Compared to the berries we’ve discussed, it is extremely important to find a location where rhubarb can produce long-term. When full grown, rhubarb can become quite large, generally four feet wide and tall, and they are not easily transplanted. Choose a full-sun location that will allow your plant to flourish for five to eight years, as this is the average yielding lifespan.
This plant also should be planted as soon as the soil can be worked, in early Spring. Dig a hole that is at least a foot deep and wide, break up the sides and bottom of the hole so the roots can extend and spread. Backfill using a combination of native soil and Aged Steer Manure. Before completely filling the hole, position your bare-root rhubarb so the crown is 2-3″ below the soil surface. Lightly tamp the soil to remove any air pockets. Water regularly to keep the ground moist. To contain the moisture and discourage weeds from sprouting, apply straw or mulch around the plant.
If pruned and upkept, grapes will produce fruit for 30 years or more; their roots extend extremely deep. Similar to rhubarb, choose wisely when deciding where to plant these abundant plants. Most grape varieties are self-fertile; however, we recommend asking one of our Grange Gardening experts to confirm the variety you are looking at purchasing does not require more than one plant for pollination.
Prior to planting your grapes choose a location with full sun, well-draining, preferably cultivated soil and minimal amounts of weeds and grass. We also recommend building a trellis or arbor to protect and manage the vines as they develop. It is best to build this trellis prior-to, or soon after, planting. As mentioned, grape roots can develop extensively.
Prune the top back to two or three buds at planting time. Remove all damaged or broken canes, and trim any excessively long roots. Plant your grapes during the dormant season: this is early Spring after the chance of frost has passed. Soak the roots in water for 2-3 hours prior to planting. Ideally plant at least 6 ft. apart and 8-9 ft. between rows. Dig the planting hole wide enough to spread out the roots and deep enough to match the soil line previously made on the plant. Generally, this is 12 inches deep and 12 inches wide. Back fill the hole with equal parts of native soil and Aged Steer Manure. Fill the hole with water, allow the soil to settle, then finish backfilling with more soil and manure.

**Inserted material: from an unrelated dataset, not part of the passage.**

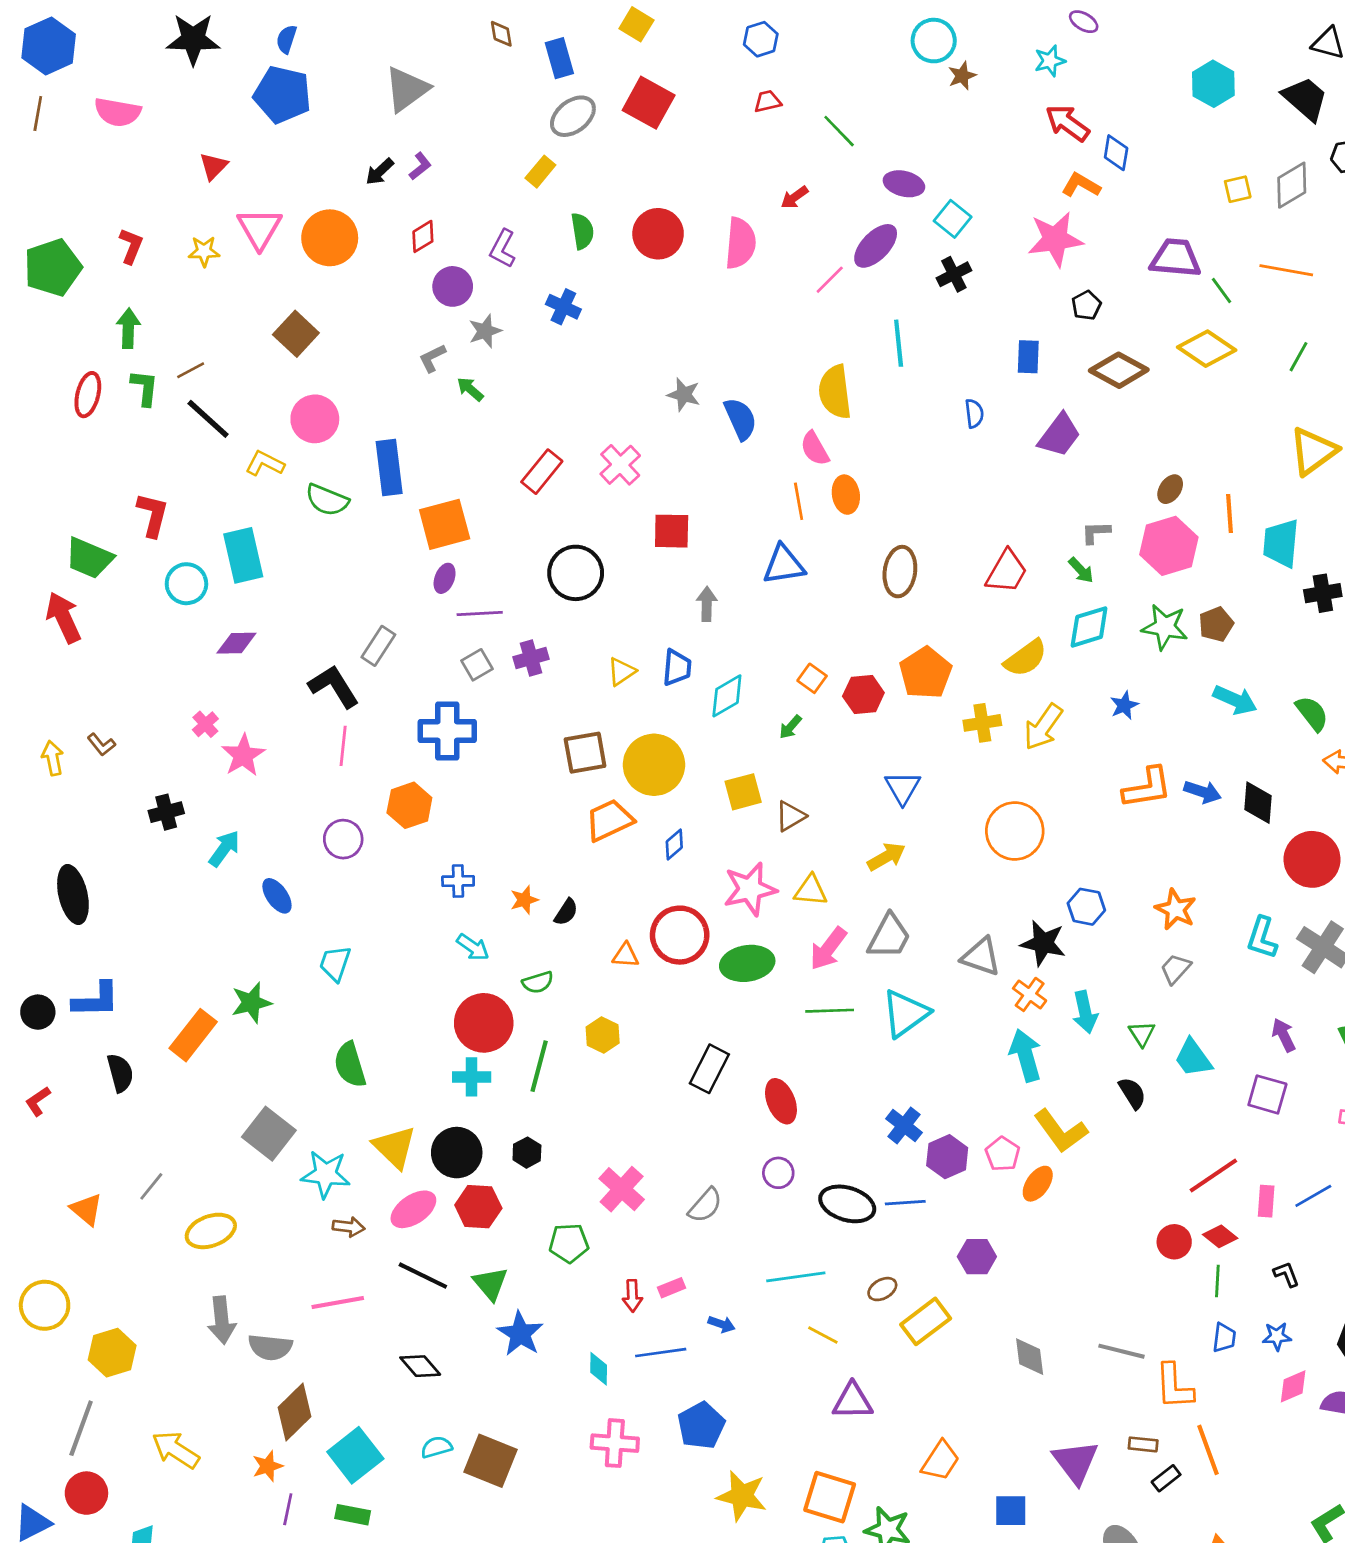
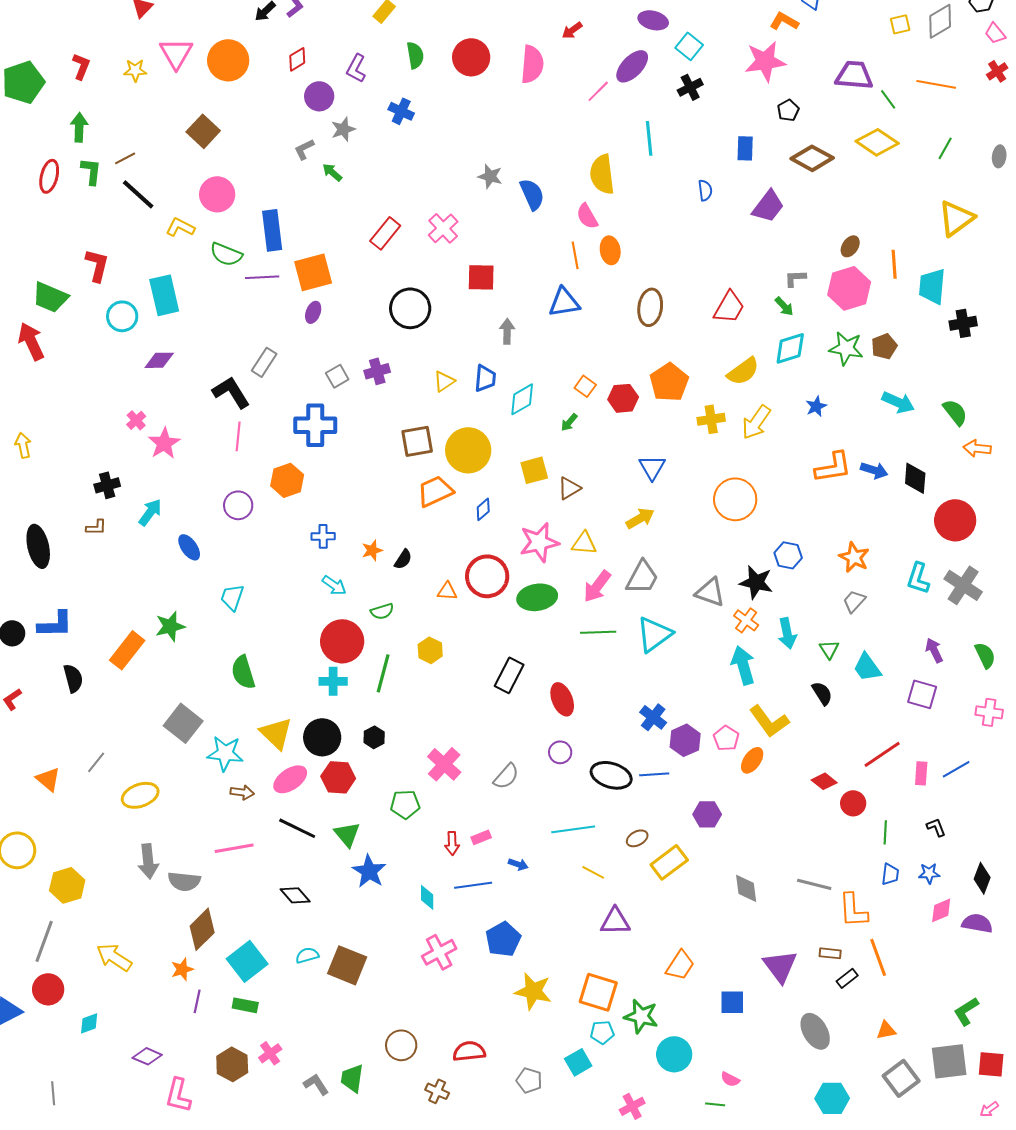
purple line: (480, 613) -> (262, 277), moved
brown L-shape: (101, 745) -> (96, 527), moved, turned -50
red diamond: (1220, 1236) -> (824, 781), moved
pink cross: (615, 1443) -> (439, 952), turned -32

These newly planted grapes require an inch of rain weekly during their first growing season. During a dry season, watering every 7-10 days is necessary. Flowers can initiate on young canes and it’s quite possible to receive fruit even one year after planting. Unlike other berries we’ve discussed in this article, grapes do not need mulch or straw around the base of the vine. Grapevine roots like to stay warm and applying this type of covering will often cool the roots more than necessary. Additionally, this is why it is important to weed and keep grass at bay near the base of the plant, allowing the soil to heat up from direct sunlight in the Spring and maintain warmer temperatures, subsequently encouraging growth.
Bare-root plants are some of the best bargains in gardening and are equally successful after transplanting. There are no plastic pots to manufacture; subsequently, less waste is produced. We encourage you to jump on planting bareroots, there has never been a better time than now! Don’t hesitate to consult your local Grange Gardening expert regarding any questions or concerns you have pertaining to bare-roots.